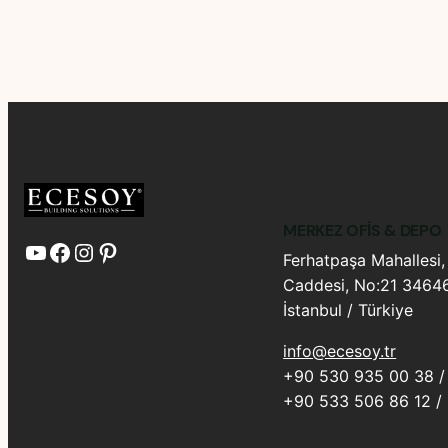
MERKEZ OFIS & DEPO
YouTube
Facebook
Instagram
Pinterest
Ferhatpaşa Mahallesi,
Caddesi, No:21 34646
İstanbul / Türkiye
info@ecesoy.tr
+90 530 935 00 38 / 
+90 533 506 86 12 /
..........
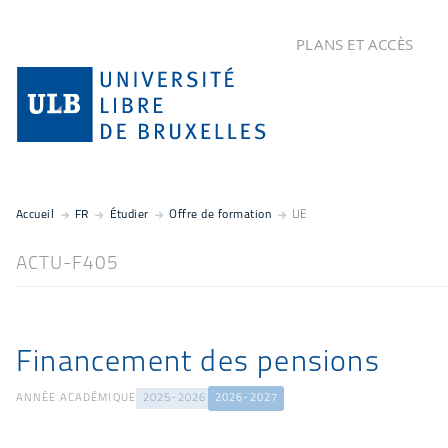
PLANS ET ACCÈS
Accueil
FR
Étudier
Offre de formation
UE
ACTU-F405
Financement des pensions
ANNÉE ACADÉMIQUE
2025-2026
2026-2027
..........
▶ Work order:
Everything in the material above from the line that has "MERKEZ OFIS & DEPO" through the line that has "506 86 12 /" must be duplicated exactly, with no other lines given.

▶ Answer section:
MERKEZ OFIS & DEPO
YouTube
Facebook
Instagram
Pinterest
Ferhatpaşa Mahallesi,
Caddesi, No:21 34646
İstanbul / Türkiye
info@ecesoy.tr
+90 530 935 00 38 / 
+90 533 506 86 12 /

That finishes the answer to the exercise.